» **GIVEN RECORDS**:
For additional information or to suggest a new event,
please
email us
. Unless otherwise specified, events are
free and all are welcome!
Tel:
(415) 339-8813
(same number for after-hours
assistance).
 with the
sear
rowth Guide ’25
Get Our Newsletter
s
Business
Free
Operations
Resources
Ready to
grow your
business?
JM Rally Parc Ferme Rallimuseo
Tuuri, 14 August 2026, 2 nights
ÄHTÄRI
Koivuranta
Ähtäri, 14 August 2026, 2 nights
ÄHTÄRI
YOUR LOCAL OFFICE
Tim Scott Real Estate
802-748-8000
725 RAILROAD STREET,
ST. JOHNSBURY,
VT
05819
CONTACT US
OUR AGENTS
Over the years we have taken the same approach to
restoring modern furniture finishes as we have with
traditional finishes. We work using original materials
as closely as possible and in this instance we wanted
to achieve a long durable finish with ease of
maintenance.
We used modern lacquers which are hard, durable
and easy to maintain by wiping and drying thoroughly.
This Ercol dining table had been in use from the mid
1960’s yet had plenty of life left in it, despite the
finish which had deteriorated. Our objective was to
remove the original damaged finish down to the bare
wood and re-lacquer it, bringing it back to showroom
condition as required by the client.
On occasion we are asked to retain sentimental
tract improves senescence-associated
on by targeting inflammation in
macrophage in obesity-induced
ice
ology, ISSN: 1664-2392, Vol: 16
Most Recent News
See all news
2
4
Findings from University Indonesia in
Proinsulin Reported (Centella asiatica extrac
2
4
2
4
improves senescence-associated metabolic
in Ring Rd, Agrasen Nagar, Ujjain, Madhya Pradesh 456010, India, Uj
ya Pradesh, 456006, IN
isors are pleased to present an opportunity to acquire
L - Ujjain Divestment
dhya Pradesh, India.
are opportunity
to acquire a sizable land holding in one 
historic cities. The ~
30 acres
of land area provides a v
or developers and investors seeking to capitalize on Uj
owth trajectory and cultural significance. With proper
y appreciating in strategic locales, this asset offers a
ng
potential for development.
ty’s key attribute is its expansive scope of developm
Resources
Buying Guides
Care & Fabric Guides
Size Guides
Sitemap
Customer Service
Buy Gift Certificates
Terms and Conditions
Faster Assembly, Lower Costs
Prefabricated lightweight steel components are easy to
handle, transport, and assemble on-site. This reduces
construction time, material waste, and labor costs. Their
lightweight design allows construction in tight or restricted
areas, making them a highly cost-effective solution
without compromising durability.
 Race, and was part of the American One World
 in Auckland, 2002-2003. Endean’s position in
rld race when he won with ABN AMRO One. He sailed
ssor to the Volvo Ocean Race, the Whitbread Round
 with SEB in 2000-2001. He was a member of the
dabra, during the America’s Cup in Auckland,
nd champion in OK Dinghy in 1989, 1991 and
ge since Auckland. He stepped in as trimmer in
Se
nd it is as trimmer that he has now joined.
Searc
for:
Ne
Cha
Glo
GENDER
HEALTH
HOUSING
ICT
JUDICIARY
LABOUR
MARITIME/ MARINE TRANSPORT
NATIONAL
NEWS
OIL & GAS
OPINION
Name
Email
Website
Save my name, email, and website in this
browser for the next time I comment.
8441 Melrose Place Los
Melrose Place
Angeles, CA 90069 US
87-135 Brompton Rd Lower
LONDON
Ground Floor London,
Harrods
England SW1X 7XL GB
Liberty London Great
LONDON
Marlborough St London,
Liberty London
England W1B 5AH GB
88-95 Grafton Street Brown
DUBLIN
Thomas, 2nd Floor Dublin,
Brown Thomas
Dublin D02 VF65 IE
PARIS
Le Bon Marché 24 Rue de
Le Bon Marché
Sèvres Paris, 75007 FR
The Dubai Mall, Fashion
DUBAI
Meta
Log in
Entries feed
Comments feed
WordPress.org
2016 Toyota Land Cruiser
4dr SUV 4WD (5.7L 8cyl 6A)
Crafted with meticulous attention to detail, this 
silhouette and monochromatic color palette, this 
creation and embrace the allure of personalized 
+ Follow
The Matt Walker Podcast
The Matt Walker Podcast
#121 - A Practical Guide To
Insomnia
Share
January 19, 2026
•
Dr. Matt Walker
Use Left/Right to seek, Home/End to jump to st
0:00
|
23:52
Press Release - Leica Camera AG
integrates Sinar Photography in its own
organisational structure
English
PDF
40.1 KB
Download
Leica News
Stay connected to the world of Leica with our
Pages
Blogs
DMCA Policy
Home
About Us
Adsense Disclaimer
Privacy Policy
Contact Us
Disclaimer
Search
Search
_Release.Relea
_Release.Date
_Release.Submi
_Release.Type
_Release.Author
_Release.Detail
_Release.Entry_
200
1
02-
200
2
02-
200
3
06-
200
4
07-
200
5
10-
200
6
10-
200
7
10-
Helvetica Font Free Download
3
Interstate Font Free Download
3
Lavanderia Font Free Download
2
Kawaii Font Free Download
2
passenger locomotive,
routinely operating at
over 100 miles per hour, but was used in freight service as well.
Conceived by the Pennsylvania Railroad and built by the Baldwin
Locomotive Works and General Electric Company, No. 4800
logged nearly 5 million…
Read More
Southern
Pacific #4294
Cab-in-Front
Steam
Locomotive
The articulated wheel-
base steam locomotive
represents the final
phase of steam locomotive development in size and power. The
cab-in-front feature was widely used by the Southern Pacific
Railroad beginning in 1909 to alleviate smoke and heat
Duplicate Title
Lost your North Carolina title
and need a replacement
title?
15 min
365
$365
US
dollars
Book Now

» **WORK TASK**: Locate all lines in the listing above with the word "nights" and copy them.

» **WRITTEN ANSWER**:
Tuuri, 14 August 2026, 2 nights
Ähtäri, 14 August 2026, 2 nights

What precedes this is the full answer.